So we went to Sicily, flying to Catania in early July to pick up our rented 9-seater and head down the Autostrada to Fontane Bianche, just south of Siracusa. It was hot the first two days, then settled around 30C, which is OK.
We weren´t the first tourists on the island. But a great many of the tourists were Italian.
But first – the food. “Marvellous” might be a good word to describe it, almost regardless of where you go. The high point was high in the hills at “Trattoria da Luciana” in San Piero Patti. Exciting road, but well worth it. Almost a religious experience for me – the food, I mean.
It turned out Siracusa was once an important city in the Greek empire. It is where Archimedes used to live, and there is a museum there in his honour. In one of the photos below you see the Ionic (or Doric, but certainly not Corinthian!) columns from about 500 BC incorporated into the Duomo of Siracusa.
The white car above is a Fiat 500 Giardiniera, which you can watch here on Youtube.
We also went to Taormina. When you enter the place from the North side, which is what you should do, make sure you park in the large multi-storey just below the city (Lumbi); going further only ensures nail-biting and waiting in narrow alleys, before you head back to the multi-storey car park…
(view from the Greek amphitheatre; Etna is hiding there somewhere)
The thing with Taormina is it deserves a bit of your time, even if it´s rather packed with tourists. It´s possible to climb to the top of the hills and find an old castle or monastery, and there is an intriguing cable car going down to the sea. Is it there to take people up or down? We never found out.
If you are on the South-East coast, you should make the effort to see Ragusa, though, situated in what seems a remote valley, it has a quiet charm that is worth trying out. Less convinced about Mudica, and its famed chocolate….
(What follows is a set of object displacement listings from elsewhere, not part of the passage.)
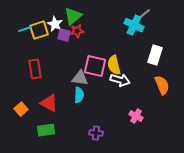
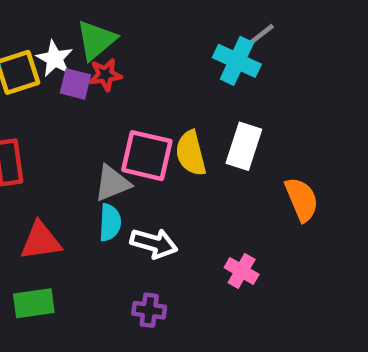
white rectangle: (155, 55) -> (244, 146), moved
gray triangle: (80, 78) -> (112, 183), turned -30
white arrow: (120, 80) -> (154, 243), moved
red triangle: (49, 103) -> (41, 241), turned -36

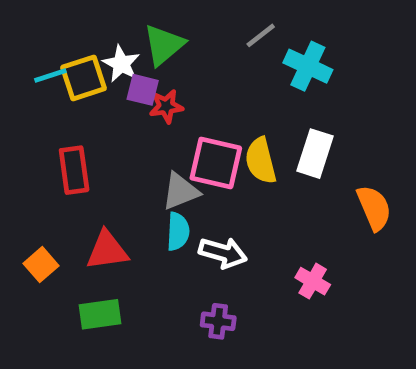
gray line: (260, 35) -> (261, 35), moved
red star: (105, 75) -> (166, 106), moved

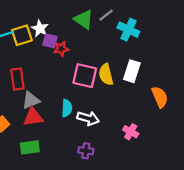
green triangle: (164, 45) -> (84, 20), moved, turned -45
gray triangle: (180, 191) -> (31, 100), moved

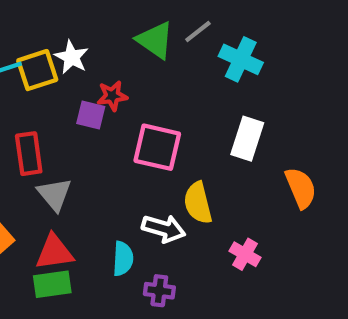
purple square: (50, 41) -> (91, 115), moved
yellow semicircle: (106, 75) -> (198, 203), moved
gray triangle: (31, 100) -> (54, 194), turned -48
cyan semicircle: (67, 108) -> (123, 259), moved
red triangle: (33, 117) -> (54, 252), moved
Sicily reminded me of Crete. What´s new is ugly, what´s old is beautiful. In Crete, the old is really ancient, just dusty piles of rubble from Minoan times; or Venetian and lovely. In Sicily, the old is either Greek ruins; or Baroque and lovely.
The driving style is maddening in both places, but you get used to it. Just shake your head in disbelief and be prepared for anything, and you´re fine. Apart from Palermo, which is rumoured to be beyond belief – we didn´t go there, though.
What about the Mafia? You never see any traces of it, but nor do you see beggars. There could be a connection there – and you keep asking yourself if the shop you´re in is paying the “pizzo”(protection). Not a nice feeling.
We never really got to see Etna. Or the Eolian (windy) islands. So maybe we should go back one day?